March 29 (UPI) -- Researchers at the University of Nebraska created an on/off switch in a weakened form of HIV to increase its safety for use in a potential vaccine.
There are currently no vaccines for HIV, a virus that has claimed the lives of approximately 35 million people during the past 35 years.
When vaccines are made, scientists prefer to use a weakened form of a virus instead of a deactivated form because weakened forms are stronger and provide longer lasting immunity. However, weakened viruses are still able to replicate and can become full-blown pathogens.
In 2014, the team from the University of Nebraska genetically engineered a version of HIV that requires a synthetic amino acid not found in the body to replicate.
The team replaced a three-nucleotide sequence, or sense codon, in HIV's genetic code. Each codon instructs transfer-RNA to add it's corresponding amino acid to a chain that becomes a protein and allows for viral replication.
Researchers swapped out one of these sense codons for a "nonsense" edition that signals a stop in the amino-acid production, halting production of the proteins needed for replication.
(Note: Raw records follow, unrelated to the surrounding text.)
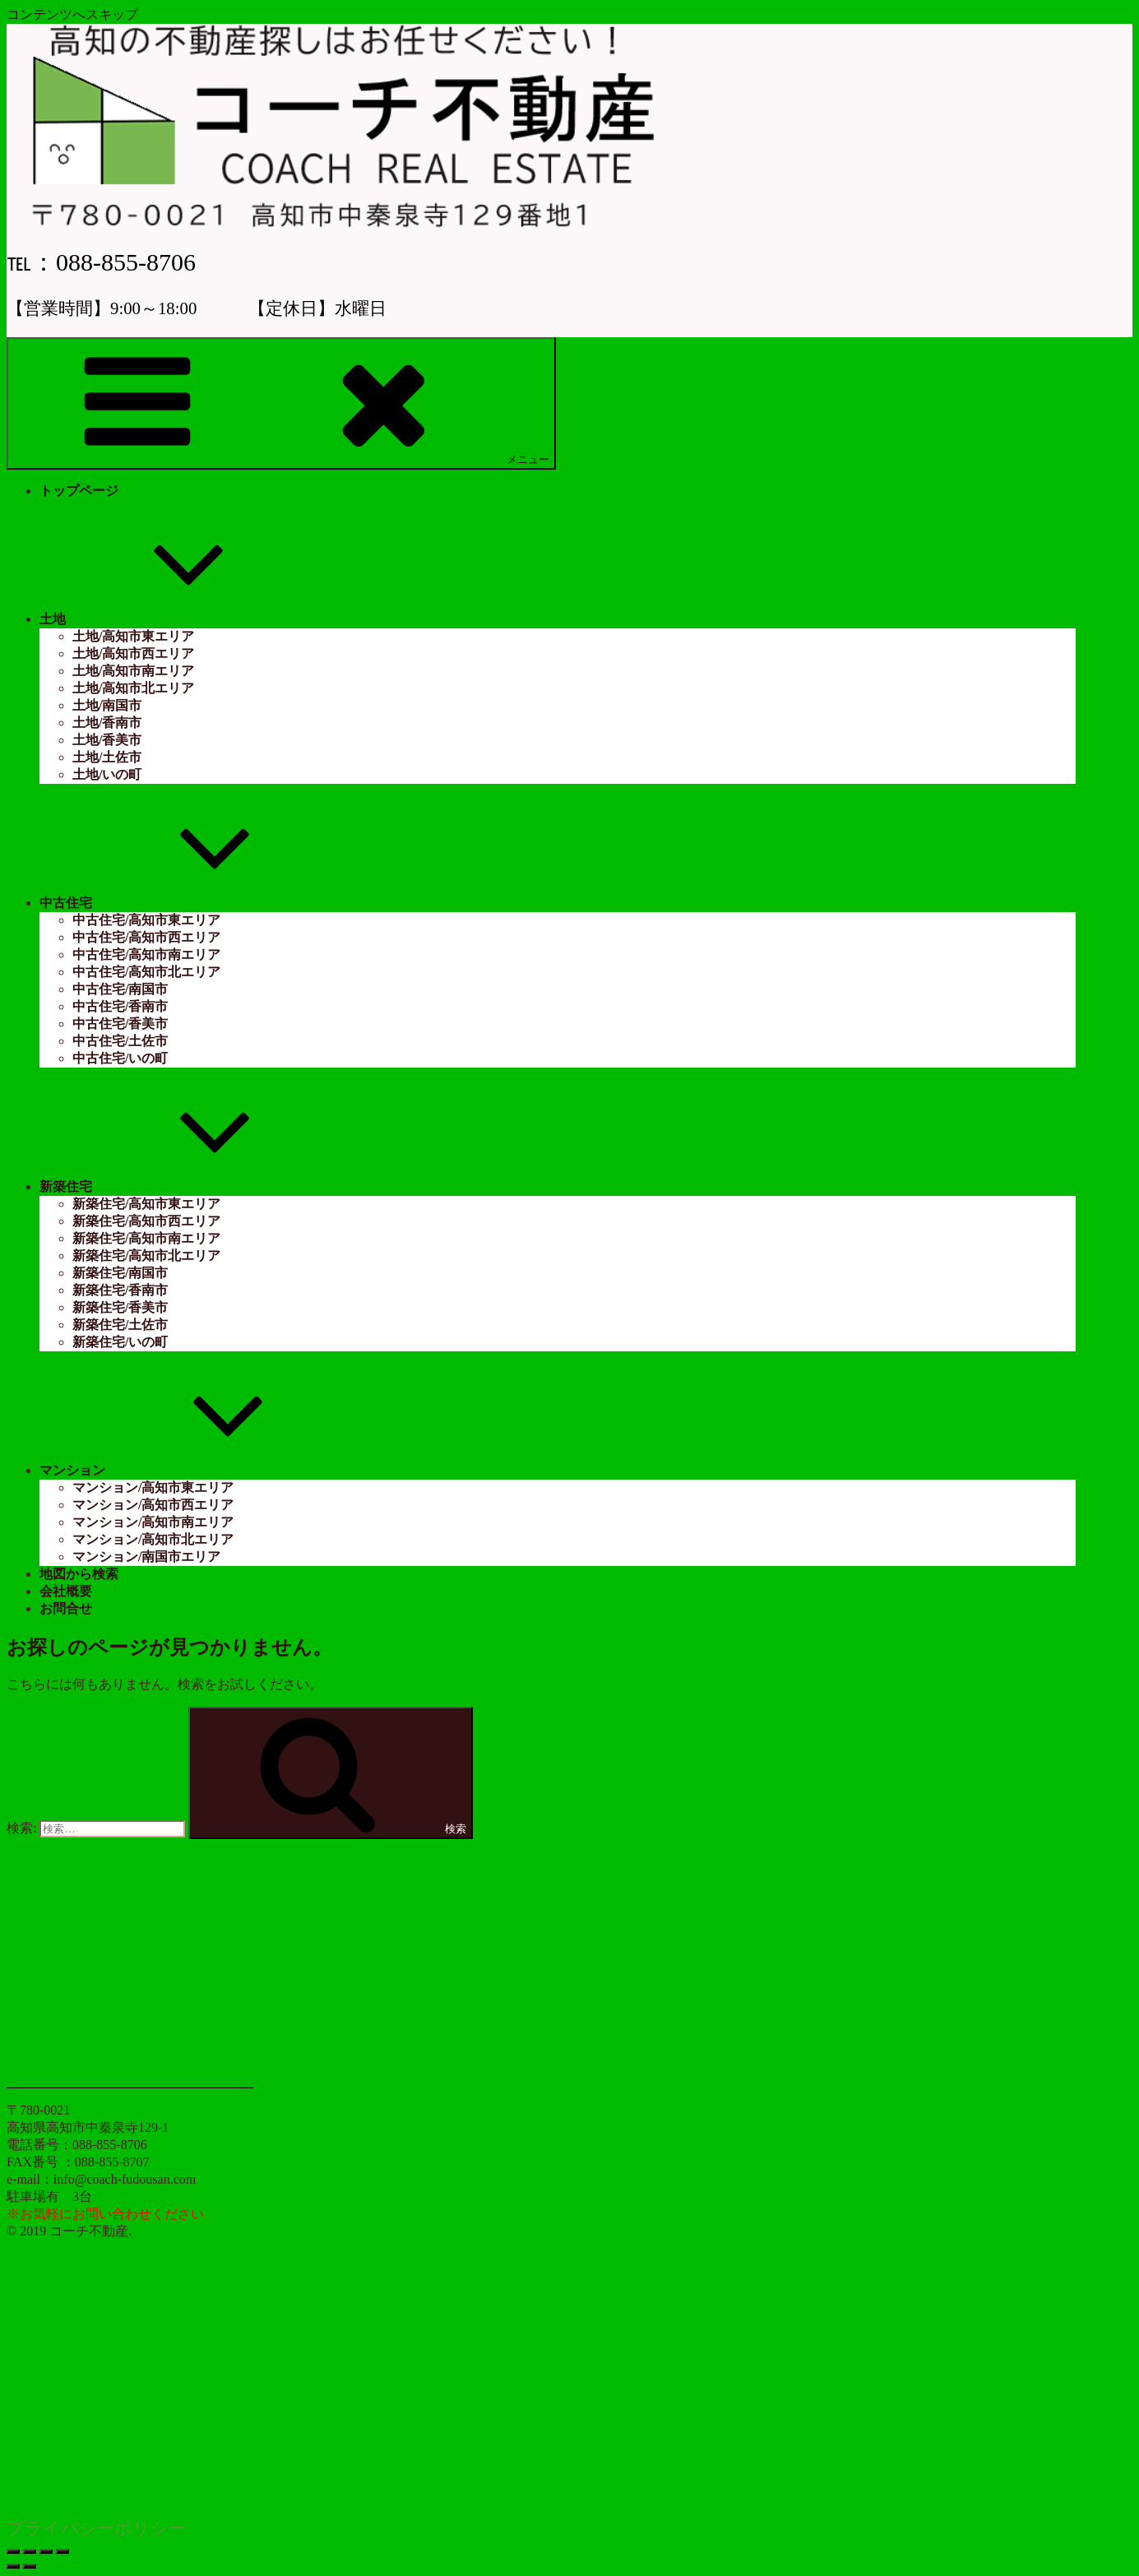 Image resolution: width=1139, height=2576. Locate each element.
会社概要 (65, 1591)
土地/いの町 (106, 774)
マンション (195, 1470)
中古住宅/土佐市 (120, 1041)
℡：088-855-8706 (101, 262)
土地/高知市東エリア (133, 636)
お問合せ (65, 1608)
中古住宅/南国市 (120, 989)
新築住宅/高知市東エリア (146, 1204)
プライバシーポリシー (96, 2527)
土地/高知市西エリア (133, 653)
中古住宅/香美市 (120, 1024)
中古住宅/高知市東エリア (146, 920)
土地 (176, 619)
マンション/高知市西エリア (153, 1505)
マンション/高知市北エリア (153, 1539)
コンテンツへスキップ (72, 14)
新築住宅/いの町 (120, 1342)
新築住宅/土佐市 (120, 1325)
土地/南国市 (106, 705)
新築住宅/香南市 (120, 1290)
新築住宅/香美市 (120, 1307)
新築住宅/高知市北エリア (146, 1256)
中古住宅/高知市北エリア (146, 972)
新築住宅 (189, 1186)
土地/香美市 (106, 740)
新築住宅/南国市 (120, 1273)
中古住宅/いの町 (120, 1058)
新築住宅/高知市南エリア (146, 1238)
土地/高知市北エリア (133, 688)
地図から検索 (78, 1574)
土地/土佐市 (106, 757)
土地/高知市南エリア (133, 671)
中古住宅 (189, 903)
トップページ (78, 491)
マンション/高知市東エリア (153, 1487)
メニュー (281, 403)
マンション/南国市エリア (146, 1557)
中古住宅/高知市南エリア (146, 954)
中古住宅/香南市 (120, 1006)
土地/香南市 (106, 723)
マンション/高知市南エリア (153, 1522)
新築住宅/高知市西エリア (146, 1221)
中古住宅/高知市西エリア (146, 937)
The team then engineered a unique tRNA and an accompanying enzyme that can interpret a sense codon.
When tRNA and enzyme were supplied with the synthetic amino acid, the production of proteins continued replicating the virus -- and when the supply of amino acids was stopped, so did replication.
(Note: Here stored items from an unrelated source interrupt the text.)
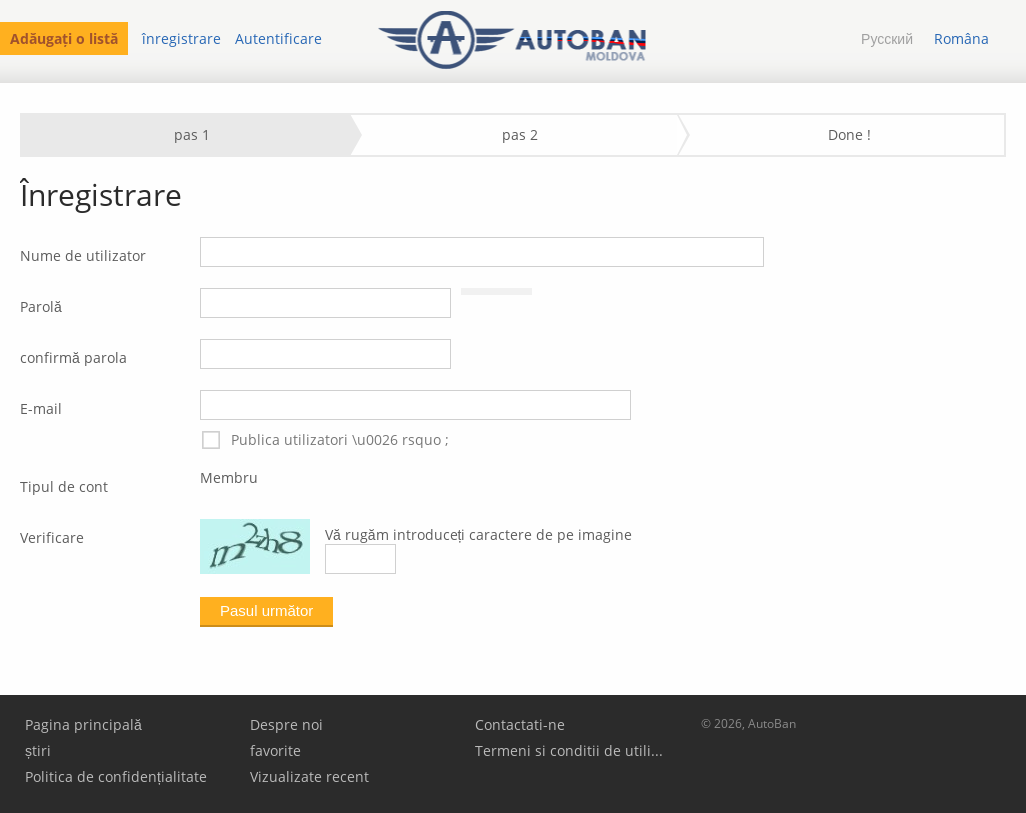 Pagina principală (83, 724)
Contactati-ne (520, 724)
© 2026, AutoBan (748, 723)
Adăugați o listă (64, 38)
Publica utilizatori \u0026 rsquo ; (324, 440)
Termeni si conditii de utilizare (571, 750)
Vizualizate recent (309, 776)
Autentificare (278, 38)
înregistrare (181, 38)
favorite (275, 750)
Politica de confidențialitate (116, 776)
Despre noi (286, 724)
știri (38, 750)
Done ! (849, 134)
This technique allowed researchers to have control over the replication of HIV. Researchers then embedded their genetic switch inside the HIV genome, so each copy of the virus contained the switch and by delivering a supply of amino acids allowed multiple cycles of replication needed for an effective vaccine.
"Safety is always our biggest concern," Wei Niu, associate professor of chemical and biomolecular engineering at the University of Nebraska, said in a press release. "In this case, [it means] we're one step closer to generating a vaccine."
Earlier studies have been able to generate HIV immunity in organisms by deleting HIV genes to limit replication, with one vaccine protecting 95 percent of rhesus monkeys from the virus. However, the virus was able to overcome this process and replicate unchecked.
The combination of nonsense codon, genetic switch and synthetic amino acid represents an especially stringent set of safeguards to protect against unchecked replication, which could expand its use against several viruses and not just HIV, the researchers said.
The study was published in ACS Synthetic Biology.